REQUIRED ACTION: Where the string "stitch" occurs in the material below, report the whole line.

EXERCISE DATA:
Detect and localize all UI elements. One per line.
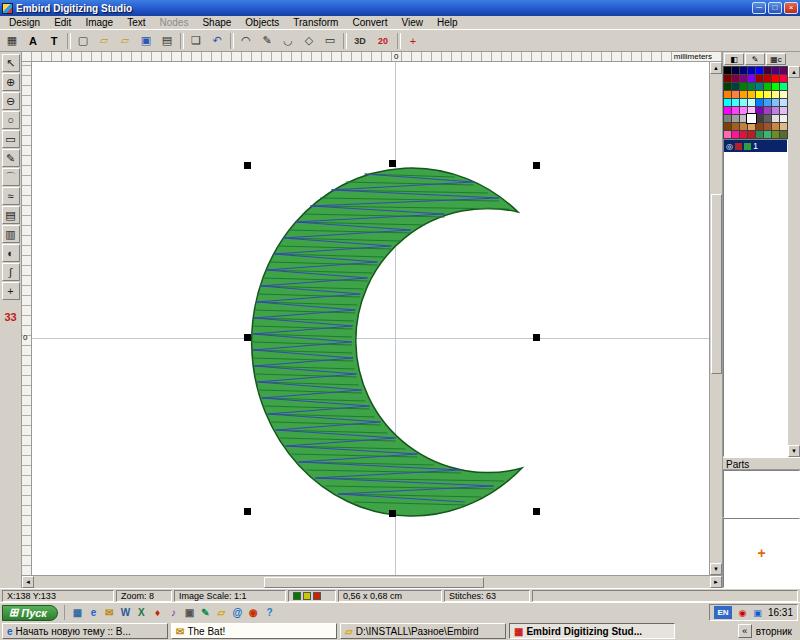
palette-color[interactable] <box>764 83 771 90</box>
menu-item[interactable]: Nodes <box>153 16 196 29</box>
stitch-density-button[interactable]: 20 <box>372 31 394 50</box>
palette-color[interactable] <box>748 115 755 122</box>
palette-color[interactable] <box>772 83 779 90</box>
palette-color[interactable] <box>740 75 747 82</box>
toolbar-button[interactable] <box>230 33 234 49</box>
palette-color[interactable] <box>772 75 779 82</box>
select-tool[interactable]: ↖ <box>2 54 20 72</box>
palette-color[interactable] <box>724 99 731 106</box>
palette-color[interactable] <box>772 91 779 98</box>
palette-color[interactable] <box>740 67 747 74</box>
outline-tool-icon[interactable]: ◠ <box>236 31 256 50</box>
visibility-icon[interactable]: ◎ <box>726 142 733 151</box>
tray-volume-icon[interactable]: ▣ <box>751 606 764 619</box>
palette-color[interactable] <box>780 67 787 74</box>
toolbar-button[interactable] <box>180 33 184 49</box>
freehand-tool[interactable]: ✎ <box>2 149 20 167</box>
zoom-out-tool[interactable]: ⊖ <box>2 92 20 110</box>
3d-preview-button[interactable]: 3D <box>349 31 371 50</box>
palette-color[interactable] <box>764 91 771 98</box>
palette-color[interactable] <box>740 107 747 114</box>
palette-color[interactable] <box>724 75 731 82</box>
rectangle-tool[interactable]: ▭ <box>2 130 20 148</box>
excel-icon[interactable]: X <box>134 605 149 620</box>
menu-item[interactable]: Objects <box>238 16 286 29</box>
palette-color[interactable] <box>724 91 731 98</box>
palette-color[interactable] <box>740 99 747 106</box>
contour-tool[interactable]: ◐ <box>2 244 20 262</box>
selection-handle[interactable] <box>533 508 540 515</box>
show-desktop-icon[interactable]: ▦ <box>70 605 85 620</box>
menu-item[interactable]: Text <box>120 16 152 29</box>
selection-handle[interactable] <box>389 510 396 517</box>
palette-color[interactable] <box>732 67 739 74</box>
palette-color[interactable] <box>756 99 763 106</box>
toolbar-button[interactable] <box>343 33 347 49</box>
background-toggle-button[interactable]: ◧ <box>724 53 744 65</box>
palette-color[interactable] <box>748 123 755 130</box>
palette-color[interactable] <box>732 83 739 90</box>
palette-color[interactable] <box>724 123 731 130</box>
palette-mode-button[interactable]: ▦c <box>766 53 786 65</box>
palette-edit-button[interactable]: ✎ <box>745 53 765 65</box>
palette-color[interactable] <box>764 123 771 130</box>
crescent-design-object[interactable] <box>32 62 709 575</box>
menu-item[interactable]: Transform <box>286 16 345 29</box>
palette-color[interactable] <box>748 99 755 106</box>
new-design-icon[interactable]: ▢ <box>73 31 93 50</box>
titlebar[interactable]: Embird Digitizing Studio ─ □ × <box>0 0 800 16</box>
palette-color[interactable] <box>764 107 771 114</box>
close-button[interactable]: × <box>784 2 798 14</box>
vertical-scrollbar[interactable]: ▲ ▼ <box>709 62 722 575</box>
palette-color[interactable] <box>732 107 739 114</box>
palette-color[interactable] <box>740 123 747 130</box>
help-icon[interactable]: ? <box>262 605 277 620</box>
palette-color[interactable] <box>732 123 739 130</box>
text-tool-icon[interactable]: T <box>44 31 64 50</box>
wave-stitch-tool[interactable]: ≈ <box>2 187 20 205</box>
palette-color[interactable] <box>732 91 739 98</box>
panel-scrollbar[interactable]: ▲ ▼ <box>788 66 800 457</box>
arc-tool[interactable]: ⌒ <box>2 168 20 186</box>
print-icon[interactable]: ▤ <box>157 31 177 50</box>
messenger-icon[interactable]: @ <box>230 605 245 620</box>
palette-color[interactable] <box>724 83 731 90</box>
shape-tool-icon[interactable]: ◇ <box>299 31 319 50</box>
rectangle-tool-icon[interactable]: ▭ <box>320 31 340 50</box>
tray-collapse-button[interactable]: « <box>738 624 752 638</box>
menu-item[interactable]: View <box>394 16 430 29</box>
palette-color[interactable] <box>732 75 739 82</box>
scroll-left-icon[interactable]: ◄ <box>22 576 34 588</box>
palette-color[interactable] <box>756 123 763 130</box>
scroll-up-icon[interactable]: ▲ <box>788 66 800 78</box>
menu-item[interactable]: Image <box>78 16 120 29</box>
palette-color[interactable] <box>780 131 787 138</box>
thread-row[interactable]: ◎ 1 <box>724 140 787 152</box>
menu-item[interactable]: Design <box>2 16 47 29</box>
curve-tool-icon[interactable]: ◡ <box>278 31 298 50</box>
task-button[interactable]: ✉ The Bat! <box>171 623 337 639</box>
player-icon[interactable]: ◉ <box>246 605 261 620</box>
palette-color[interactable] <box>748 131 755 138</box>
palette-color[interactable] <box>772 99 779 106</box>
menu-item[interactable]: Convert <box>345 16 394 29</box>
menu-item[interactable]: Edit <box>47 16 78 29</box>
design-view-icon[interactable]: ▦ <box>2 31 22 50</box>
palette-color[interactable] <box>756 75 763 82</box>
editor-icon[interactable]: ✎ <box>198 605 213 620</box>
palette-color[interactable] <box>764 99 771 106</box>
selection-handle[interactable] <box>389 160 396 167</box>
import-design-icon[interactable]: ▱ <box>115 31 135 50</box>
palette-color[interactable] <box>756 115 763 122</box>
palette-color[interactable] <box>764 67 771 74</box>
palette-color[interactable] <box>748 83 755 90</box>
app-red-icon[interactable]: ♦ <box>150 605 165 620</box>
language-indicator[interactable]: EN <box>714 606 732 619</box>
selection-handle[interactable] <box>244 508 251 515</box>
palette-color[interactable] <box>772 107 779 114</box>
palette-color[interactable] <box>780 99 787 106</box>
selection-handle[interactable] <box>244 162 251 169</box>
selection-handle[interactable] <box>533 334 540 341</box>
minimize-button[interactable]: ─ <box>752 2 766 14</box>
scroll-up-icon[interactable]: ▲ <box>710 62 722 74</box>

SOLUTION FOR THIS EXERCISE:
stitch-density-button[interactable]: 20 <box>372 31 394 50</box>
wave-stitch-tool[interactable]: ≈ <box>2 187 20 205</box>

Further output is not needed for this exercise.